We have now included tables with the raw data for open book experiments.

d) Please present the quantification for lack of commissural axon midline stalling defects in the Celsr3 knock-in mutant.

We did not observe any stalling in the Ceslr3^R1548Q mutants, so there is nothing to quantify. This has been clarified in the text of the Results section.

5) Other guidance factors at the spinal cord midline:

Have you looked in a bit more detail at spinal cord commissural axon extension across the midline in the various dystroglycan (and your Celsr3 knockin) mutants? it would be helpful to look at Robo2 and 3 staining in those genetic backgrounds where dystroglycan is thought to not to be required in commissural axons in order to confirm there are indeed no defects in commissural axon midline guidance resulting from cell-autonomous dystroglycan functions and/or dystroglycan cytoplasmic signaling contributions.

The reviewers raise a good point that our initial analysis only used DiI labeling in open book preparations to examine commissural phenotypes in the mutant mice.We have examined spinal cord sections in the various mutants with antibodies to Robo1 and Robo2, as well as L1 to label post-crossing commissural axons.
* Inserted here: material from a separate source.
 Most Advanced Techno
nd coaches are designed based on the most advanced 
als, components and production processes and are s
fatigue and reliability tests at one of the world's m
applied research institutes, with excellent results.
This data confirms the lack of any commissural axon guidance defects in DG^Flox/-; Wnt1^Cre and DG^βcyto/-mutants, supporting the findings obtained with DiI open-book preparations. We have included this data in Figures 1—figure supplement 1C-F and Figure 6—figure supplement 1D-E.
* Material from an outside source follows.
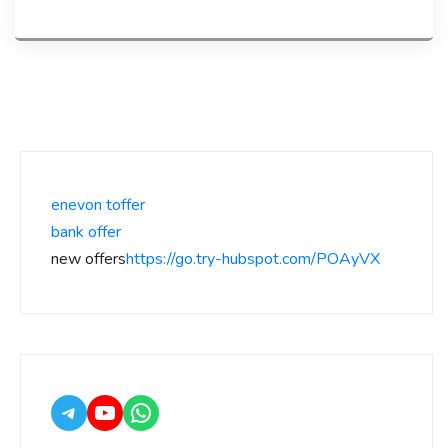
enevon toffer
bank offer
new offers
https://go.try-hubspot.com/POAyVX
6) Celsr3 point mutant (Celsr3^R1548Q) that disrupts its binding to dystroglycan, and that this interaction is specifically required for the proper turning of post-crossing spinal commissural axons.

a) Does AP-Celsr3-LG1 exhibit a binding pattern indicative of association with endogenous DG in the cord and forebrain? Likewise, does AP-Celsr3^R1548Q show lack of binding to endogenous DG in sections?
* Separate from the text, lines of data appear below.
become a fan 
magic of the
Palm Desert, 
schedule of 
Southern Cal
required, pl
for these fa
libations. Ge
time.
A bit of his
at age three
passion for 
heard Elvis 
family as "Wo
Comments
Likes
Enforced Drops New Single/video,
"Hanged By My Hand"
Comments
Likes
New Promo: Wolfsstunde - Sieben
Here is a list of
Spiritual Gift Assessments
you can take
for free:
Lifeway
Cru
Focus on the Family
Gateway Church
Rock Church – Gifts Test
This is an excellent suggestion, and we have now done this experiment and include the results in Figure 5E-J. We find that AP-Ceslr3-LG1 binding is enriched in post-crossing commissural axons in E12 spinal cord and axons in the internal capsule at E14, consistent with the expression of Dystroglycan in these regions (Figures 1A, Figure 1—figure supplement 1A, and Figure 2—figure supplement 1A-B). Furthermore, AP-Ceslr3-R1456Q shows reduced binding in these regions, consistent with our in vitro binding results using purified proteins (Figure 5D). This data strengthens the observation that Celsr3 binds to Dystroglycan in vivo, and that the R1548Q mutation disrupts this binding.

b) in vitro binding studies demonstrate binding between the LG1 but not the LG2 domain of Celsr3 with dystroglycan. Please provide information on possible attempts to use full-length Celsr3 for these interaction studies; if it is not possible to express the full-length protein, it would be good to know this.

Celsr3 is a very large protein (~360kD) that proved to be rather difficult to work with. We did attempt to generate full-length ectodomain of Ceslr3 (~280kD), as well as versions that contained both the LG1 and LG2 domains and their surrounding regions or versions that lacked just the cadherin repeats. However, these constructs appeared to be generally unstable and we could not generate sufficient quantitates of secreted AP-tagged protein for binding studies. We have now indicated this in the text of the manuscript (subsection “Dystroglycan binds to the axon guidance receptor Celsr3”, third paragraph).